PETER : Faire une reprise est le truc le plus exaltant mais aussi le plus risqué, surtout quand on s’attaque à Joy Division. En reprenant « Love will tear us apart » nous avons voulu comme à chaque fois explorer une autre forme de construction que celles, classiques, déjà proposées. Nous avons conservé le côté sombre des paroles et celui très harmonieux de la compo tout en virant la partie trop simpliste du refrain. Quand on arrive à la fin (le titre est volontairement très court) j’ai souhaité mettre en avant la montée de l’angoisse qui s’installe dans le couple, quand on commence à se poser les mauvaises questions. J’ai placé un son distordu qui gagne progressivement en hautes fréquences pour essayer d’exprimer cela. Usher a rejoué la partie piano en modifiant légèrement les notes et Pedro a doublé la voix de Ian Curtis en faisant des chœurs plus aigus, limite féminins, que j’ai sous mixés volontairement. Le silence à la fin me semble tout aussi inquiétant, nous connaissons tous l’issue fatidique… C’est pour cela que nous avons stoppé net le titre.

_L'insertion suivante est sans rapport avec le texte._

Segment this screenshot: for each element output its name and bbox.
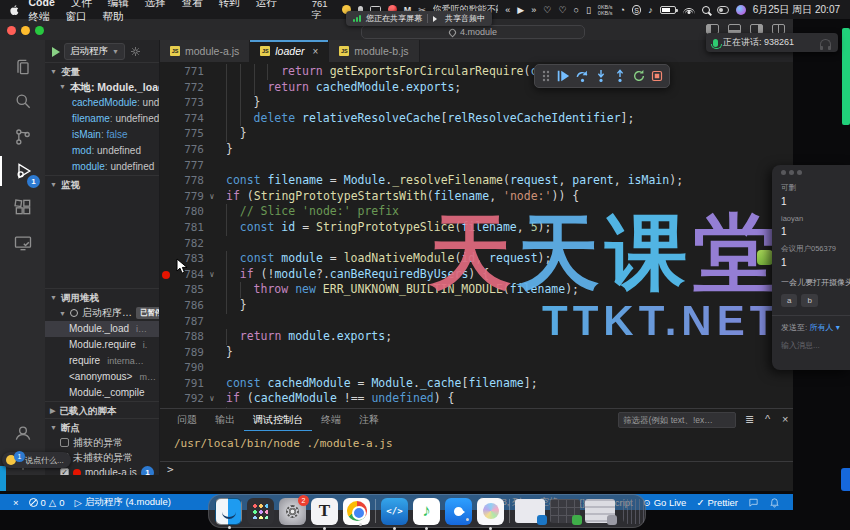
menu-item-3[interactable]: 选择 xyxy=(137,0,174,8)
apple-menu-icon[interactable] xyxy=(10,4,19,16)
console-filter-input[interactable]: 筛选器(例如 text、!ex… xyxy=(618,412,736,428)
panel-drag-handle[interactable] xyxy=(757,250,773,265)
code-line-773[interactable]: 773 } xyxy=(160,95,793,111)
code-line-778[interactable]: 778 const filename = Module._resolveFile… xyxy=(160,173,793,189)
explorer-icon[interactable] xyxy=(0,52,45,82)
breakpoint-checkbox[interactable]: ✓ xyxy=(60,468,69,475)
feedback-icon[interactable] xyxy=(743,497,764,508)
gutter[interactable]: 779∨ xyxy=(160,189,226,205)
menu-item-6[interactable]: 运行 xyxy=(248,0,285,8)
launch-config-dropdown[interactable]: 启动程序▼ xyxy=(64,43,125,60)
code-line-780[interactable]: 780 // Slice 'node:' prefix xyxy=(160,204,793,220)
filter-icon[interactable]: ≣ xyxy=(745,413,754,426)
dock-typora-icon[interactable]: T xyxy=(311,498,338,525)
siri-icon[interactable] xyxy=(736,5,746,15)
callstack-section-header[interactable]: ▼调用堆栈 xyxy=(45,288,159,305)
code-line-774[interactable]: 774 delete relativeResolveCache[relResol… xyxy=(160,111,793,127)
search-icon[interactable] xyxy=(0,86,45,116)
menu-item-8[interactable]: 窗口 xyxy=(58,10,95,22)
menu-item-4[interactable]: 查看 xyxy=(174,0,211,8)
tab-close-icon[interactable]: × xyxy=(312,46,318,57)
loaded-scripts-header[interactable]: ▶已载入的脚本 xyxy=(45,401,159,418)
menu-item-7[interactable]: 终端 xyxy=(21,10,58,22)
continue-icon[interactable] xyxy=(556,69,570,83)
variable-row[interactable]: mod: undefined xyxy=(45,143,159,159)
code-line-788[interactable]: 788 return module.exports; xyxy=(160,329,793,345)
maximize-window-button[interactable] xyxy=(35,26,44,35)
clock-icon[interactable]: ◔ xyxy=(620,5,625,15)
debug-status[interactable]: ▷启动程序 (4.module) xyxy=(69,496,175,509)
stack-frame[interactable]: requireinterna… xyxy=(45,353,159,369)
gutter[interactable]: 776 xyxy=(160,142,226,158)
dock-finder-icon[interactable] xyxy=(215,498,242,525)
meeting-chat-panel[interactable]: 可删1iaoyan1会议用户0563791 一会儿要打开摄像头 ab 发送至: … xyxy=(772,165,850,370)
gutter[interactable]: 783 xyxy=(160,251,226,267)
gutter[interactable]: 775 xyxy=(160,126,226,142)
media-next-icon[interactable]: » xyxy=(531,5,536,15)
volume-icon[interactable]: ♪ xyxy=(648,5,653,15)
tab-module-a.js[interactable]: JS module-a.js xyxy=(160,40,250,62)
stop-icon[interactable] xyxy=(651,70,663,82)
gutter[interactable]: 791 xyxy=(160,376,226,392)
variable-row[interactable]: module: undefined xyxy=(45,159,159,175)
heart-icon[interactable]: ♡ xyxy=(543,5,551,15)
remote-indicator[interactable]: × xyxy=(8,497,24,508)
gutter[interactable]: 777 xyxy=(160,158,226,174)
notifications-bell-icon[interactable] xyxy=(764,497,785,508)
panel-tab-问题[interactable]: 问题 xyxy=(168,409,206,431)
code-line-792[interactable]: 792∨ if (cachedModule !== undefined) { xyxy=(160,391,793,407)
gutter[interactable]: 773 xyxy=(160,95,226,111)
gutter[interactable]: 792∨ xyxy=(160,391,226,407)
code-line-785[interactable]: 785 throw new ERR_UNKNOWN_BUILTIN_MODULE… xyxy=(160,282,793,298)
dock-minimized-window-2[interactable] xyxy=(550,499,580,523)
watch-section-header[interactable]: ▼监视 xyxy=(45,175,159,192)
menu-item-9[interactable]: 帮助 xyxy=(95,10,132,22)
dock-launchpad-icon[interactable] xyxy=(247,498,274,525)
breakpoint-row[interactable]: 捕获的异常 xyxy=(45,435,159,450)
panel-tab-调试控制台[interactable]: 调试控制台 xyxy=(244,409,312,431)
dock-meeting-icon[interactable] xyxy=(445,498,472,525)
breakpoint-dot[interactable] xyxy=(162,271,170,279)
s-app-icon[interactable]: S xyxy=(632,5,641,15)
chat-input-placeholder[interactable]: 输入消息... xyxy=(781,340,850,351)
gutter[interactable]: 774 xyxy=(160,111,226,127)
dock-settings-icon[interactable]: 2 xyxy=(279,498,306,525)
media-play-icon[interactable]: ▶ xyxy=(517,5,524,15)
toolbar-drag-handle[interactable] xyxy=(541,69,551,83)
voice-speaking-widget[interactable]: 正在讲话: 938261 xyxy=(706,33,838,52)
bottom-right-blue-widget[interactable] xyxy=(841,468,850,491)
code-line-790[interactable]: 790 xyxy=(160,360,793,376)
code-line-787[interactable]: 787 xyxy=(160,314,793,330)
user-icon[interactable]: ○ xyxy=(573,5,578,15)
dock-trash-icon[interactable] xyxy=(620,498,647,525)
screen-share-banner[interactable]: 您正在共享屏幕 共享音频中 xyxy=(346,11,492,26)
menu-item-2[interactable]: 编辑 xyxy=(100,0,137,8)
gutter[interactable]: 789 xyxy=(160,345,226,361)
chat-send-to[interactable]: 发送至: 所有人 ▾ xyxy=(781,322,850,333)
panel-tab-输出[interactable]: 输出 xyxy=(206,409,244,431)
breakpoints-section-header[interactable]: ▼断点 xyxy=(45,418,159,435)
gutter[interactable]: 771 xyxy=(160,64,226,80)
dock-chrome-icon[interactable] xyxy=(343,498,370,525)
close-window-button[interactable] xyxy=(7,26,16,35)
gutter[interactable]: 772 xyxy=(160,80,226,96)
code-line-791[interactable]: 791 const cachedModule = Module._cache[f… xyxy=(160,376,793,392)
gutter[interactable]: 778 xyxy=(160,173,226,189)
menu-date-time[interactable]: 6月25日 周日 20:07 xyxy=(753,3,840,17)
code-line-779[interactable]: 779∨ if (StringPrototypeStartsWith(filen… xyxy=(160,189,793,205)
variables-scope[interactable]: ▼本地: Module._load xyxy=(45,79,159,95)
panel-collapse-icon[interactable]: ^ xyxy=(765,413,770,425)
code-line-775[interactable]: 775 } xyxy=(160,126,793,142)
code-editor[interactable]: 771 return getExportsForCircularRequire(… xyxy=(160,62,793,408)
problems-status[interactable]: 0△0 xyxy=(24,497,70,508)
gutter[interactable]: 782 xyxy=(160,236,226,252)
menu-item-1[interactable]: 文件 xyxy=(63,0,100,8)
step-over-icon[interactable] xyxy=(575,69,590,83)
tab-module-b.js[interactable]: JS module-b.js xyxy=(329,40,419,62)
launch-settings-icon[interactable] xyxy=(129,45,142,58)
code-line-777[interactable]: 777 xyxy=(160,158,793,174)
heart2-icon[interactable]: ♡ xyxy=(558,5,566,15)
document-icon[interactable]: ▯ xyxy=(586,5,591,15)
gutter[interactable]: 781 xyxy=(160,220,226,236)
control-center-icon[interactable] xyxy=(717,6,729,14)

Vous avez choisi une vraie basse sur « Sun King », mais aucun de vous trois ne joue cette partie et vous avez invité Melanoboy sur ce titre. Pourquoi ?

PEDRO : C’est mon souhait, il a d’ailleurs fallu convaincre mes deux camarades de la nécessité d’une vraie ligne de basse dans ce morceau (comme celle du bassiste de Corpus Delicti/ Press Gang Metropol que j’avais voulue sur la version de « By the Way » parue sur Sadisco r3mix3d). Les deux autres membres sont un peu allergiques à tout ce qui vient du monde extérieur à Adan & Ilse, mais il m’arrive dans certains cas d’insister sur l’intérêt musical de l’apport de tel ou tel instrument électrique dans une de nos chansons. Sur « Sun King » c’est la sombre mélodie de synthé d’Usher, façon Pornography, qui a fait surgir du plus profond de mes entrailles cette voix aux réminiscences The Cure très marquées, et donc j’ai pensé que la basse de Melanoboy sur « Sun King » serait la cerise sur le gâteau. Les versions remixés de ce « Sun King » par Haujobb, Japan Suicide et Waterwalls (qui seront publiées à la rentrée) donnent une autre dynamique, encore plus cold wave, à ce titre qui hante déjà l’esprit de nos fans. Les deux musiciens d’Haujobb ont d’ailleurs récemment dit dans une interview qu’ils adoraient Adan & Ilse et notamment ce titre, « Sun King ».

Avez-vous des ancrages actuels à votre musique ou bien faites-vous totalement abstraction du monde et de la société ?

PEDRO : Ça dépend des titres, la plupart du temps mes textes sont poétiques et bourrés de cut ups d’artistes des 70’s et d’emprunts au Pop Art ou à William Burroughs, et parfois j’écris des choses plus personnelles qui parlent de ma vision du monde, de l’amour, du rejet et des rapports sociaux comme dans « Like me », « Gente moderna » ou « By the Way ».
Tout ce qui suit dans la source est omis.